What needs to be done:
Output every line of the material exactly.

Listed entries:
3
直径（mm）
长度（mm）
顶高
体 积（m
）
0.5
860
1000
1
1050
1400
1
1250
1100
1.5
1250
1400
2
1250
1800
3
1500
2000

Result for this exercise:
3
直径（mm）
长度（mm）
顶高
体 积（m
）
0.5
860
1000
1
1050
1400
1
1250
1100
1.5
1250
1400
2
1250
1800
3
1500
2000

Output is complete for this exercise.